My straw couch being also arranged, I endeavoured to sleep ; but to my cost I found this to be entirely out of the question. It was not the concert of the animals without, nor the equally noisy concert of the sleepers within, that prevented my repose, but the intense heat of the apartment, the stove having been replenished with as much fuel as would have sufficed to roast an ox; in addition to which, not the slightest breath of air could gain admittance either through the door or windows : nor did the myriads of fleas that incessantly tormented me by any means act as an opiate.

Leaving this vapour bath, I gladly changed my quarters to an out-house, which happened to be the store room ; here the hostler, whom I roused with no little trouble from the land of dreams, having with a plentiful supply of clean straw arranged a couch for me on a heap of meal bags, I once more attempted to win the smiles of the coy goddess of repose; in this, however, I was equally unsuccessful as before, for the legions of rats that had here taken up their abode came to a different determination : they marched and countermarched, skipped and gamboled, from me to the meal bags, and then back again, so that every idea of sleep vanished.

I now resolved to prove as great an enemy to their fun as they had been to my repose, and as the moon was shining most resplendently through the windows, I seized my pistols, and kept up an incessant fire against my tormentors, which soon put them to flight, but which had only the effect of arousing another host of enemies to my quiet, in the form of the whole of the inmates of the inn, both Christian and Jewish. Trembling with fear, and shivering with cold, they with one voice informed me that the house was beset by a band of Moldavian banditti, who had already carried off the landlord and hostler, and would no doubt make captives, if not murder, every creature in the house! It was some minutes before my laughter would permit me to relieve their fears, and in the meantime the landlord and hostler, who had fled to the next village on the first report of my pistol, returned, accompanied by a host of valiant peasants, to relieve the besieged.

There was not a single town, village, or adventure, worth recording between this place and Stanislaw, the capital of a department of the same name, and certainly one of the prettiest and best-built towns in Galicia; it is situated in an extensive plain, and bears the soubriquet of “New Jerusalem, the capital of the Jews” on account of the majority of the inhabitants being of that persuasion.

After leaving the plain in which Stanislaw is situated, the road again wound round the base of the Carpathians, offering an endless variety of the most beautiful views of that stupendous chain, on to the very capital, Lemberg. The gigantic Kryran, with its rugged and angular peaks, which rises to a height of upwards of seven thousand feet, is seen from Galicia to much greater advantage, and appears more stupendously magnificent than from any part of Hungary; but if we descend from this mountain road, we enter one of the most monotonous and tiresome plains that every wearied a traveller, comprehending the whole of Poland and part of Prussia, on to the Baltic on one side, and extending over the steppes of old Russia to the mountains of Siberia on the other.
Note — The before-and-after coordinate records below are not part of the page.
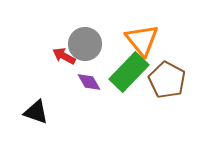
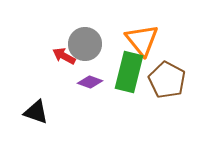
green rectangle: rotated 30 degrees counterclockwise
purple diamond: moved 1 px right; rotated 40 degrees counterclockwise
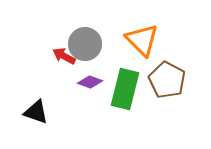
orange triangle: rotated 6 degrees counterclockwise
green rectangle: moved 4 px left, 17 px down
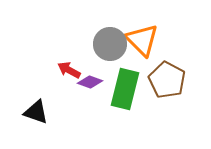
gray circle: moved 25 px right
red arrow: moved 5 px right, 14 px down
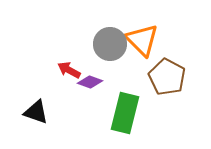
brown pentagon: moved 3 px up
green rectangle: moved 24 px down
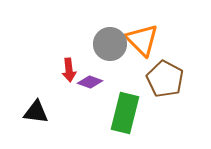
red arrow: rotated 125 degrees counterclockwise
brown pentagon: moved 2 px left, 2 px down
black triangle: rotated 12 degrees counterclockwise
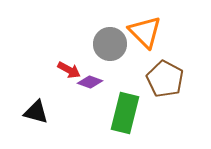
orange triangle: moved 3 px right, 8 px up
red arrow: rotated 55 degrees counterclockwise
black triangle: rotated 8 degrees clockwise
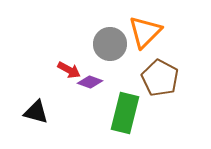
orange triangle: rotated 30 degrees clockwise
brown pentagon: moved 5 px left, 1 px up
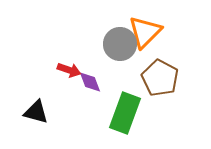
gray circle: moved 10 px right
red arrow: rotated 10 degrees counterclockwise
purple diamond: rotated 50 degrees clockwise
green rectangle: rotated 6 degrees clockwise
We should not have expected from the latitude of Galicia that the climate was so severely rigorous as we found it. This is the consequence of its position being enclosed towards the South by the lofty chain of the Carpathians, and exposed to the north wind, which blows over the cheerless steppes of Russia and Poland. Hence, winter reigns here for at least six months with as great an intensity as in Sweden ; and it frequently happens that at the same time when the inhabitants of the south side of the alps in Hungary and Transylvania are making hay, the people in some parts of Galicia are doomed to see their fields covered with snow.